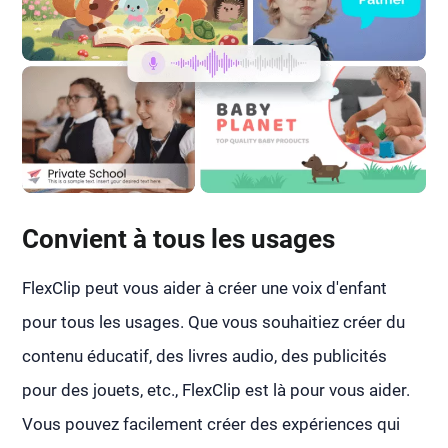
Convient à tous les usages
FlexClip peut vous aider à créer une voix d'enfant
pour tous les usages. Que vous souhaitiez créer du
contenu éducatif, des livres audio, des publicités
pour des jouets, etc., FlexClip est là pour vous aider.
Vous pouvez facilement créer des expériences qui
■ ■ ■ ■ ■ ■ ■
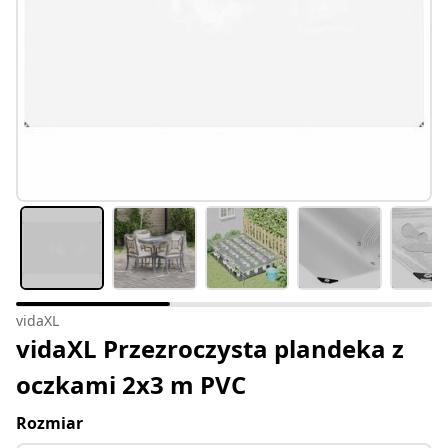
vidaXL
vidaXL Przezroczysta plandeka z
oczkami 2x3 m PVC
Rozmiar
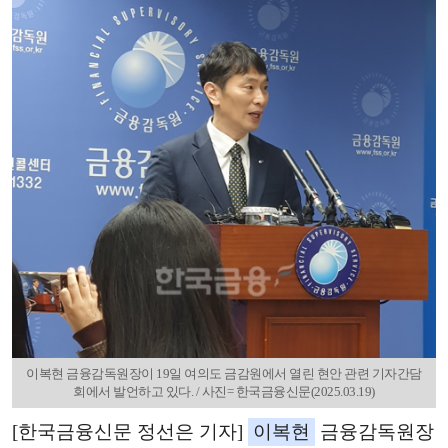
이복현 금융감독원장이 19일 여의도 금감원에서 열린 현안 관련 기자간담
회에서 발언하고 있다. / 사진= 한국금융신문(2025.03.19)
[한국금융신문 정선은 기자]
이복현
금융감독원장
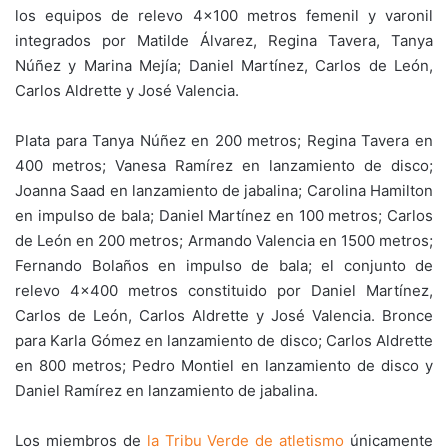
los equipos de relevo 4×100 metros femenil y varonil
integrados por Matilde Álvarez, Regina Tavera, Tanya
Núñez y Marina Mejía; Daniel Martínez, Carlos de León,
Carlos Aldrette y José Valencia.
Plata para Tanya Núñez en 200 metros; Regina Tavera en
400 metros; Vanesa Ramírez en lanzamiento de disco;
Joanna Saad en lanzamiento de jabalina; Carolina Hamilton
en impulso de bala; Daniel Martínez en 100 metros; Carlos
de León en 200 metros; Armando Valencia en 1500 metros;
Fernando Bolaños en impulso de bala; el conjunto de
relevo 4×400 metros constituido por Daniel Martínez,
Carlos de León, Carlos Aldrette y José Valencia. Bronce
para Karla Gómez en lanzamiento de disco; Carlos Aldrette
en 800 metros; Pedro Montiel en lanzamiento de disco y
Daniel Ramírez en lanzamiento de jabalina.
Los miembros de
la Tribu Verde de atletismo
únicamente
■ ■ ■ ■ ■ ■ ■
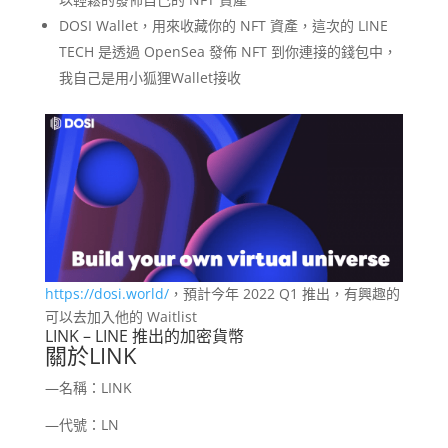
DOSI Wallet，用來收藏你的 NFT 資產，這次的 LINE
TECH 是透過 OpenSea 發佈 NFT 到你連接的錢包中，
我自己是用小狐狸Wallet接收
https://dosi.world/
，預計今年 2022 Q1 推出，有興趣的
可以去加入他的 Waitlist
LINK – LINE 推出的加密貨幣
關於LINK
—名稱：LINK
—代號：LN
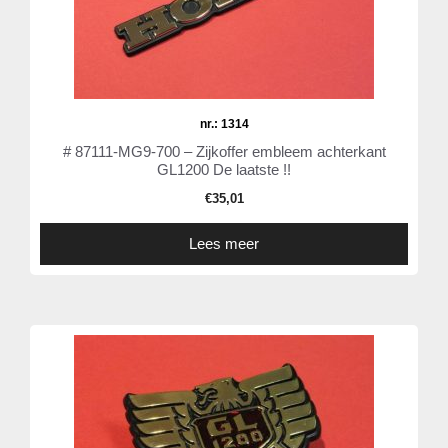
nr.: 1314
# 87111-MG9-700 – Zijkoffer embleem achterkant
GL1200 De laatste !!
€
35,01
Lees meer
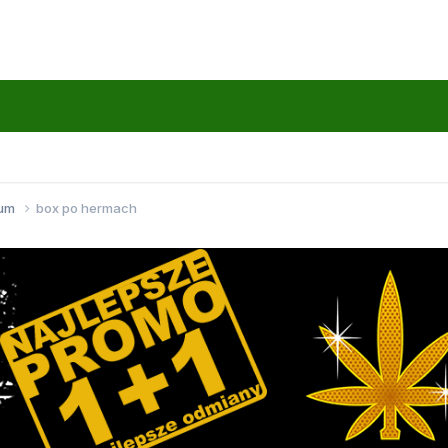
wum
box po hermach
■ ■ ■ ■ ■ ■ ■
Take the records above and return, word for word, only the lines that fall from the line with "FlexClip peut vous" to the line with "Vous pouvez facilement", both of them included.

Solved problem
FlexClip peut vous aider à créer une voix d'enfant
pour tous les usages. Que vous souhaitiez créer du
contenu éducatif, des livres audio, des publicités
pour des jouets, etc., FlexClip est là pour vous aider.
Vous pouvez facilement créer des expériences qui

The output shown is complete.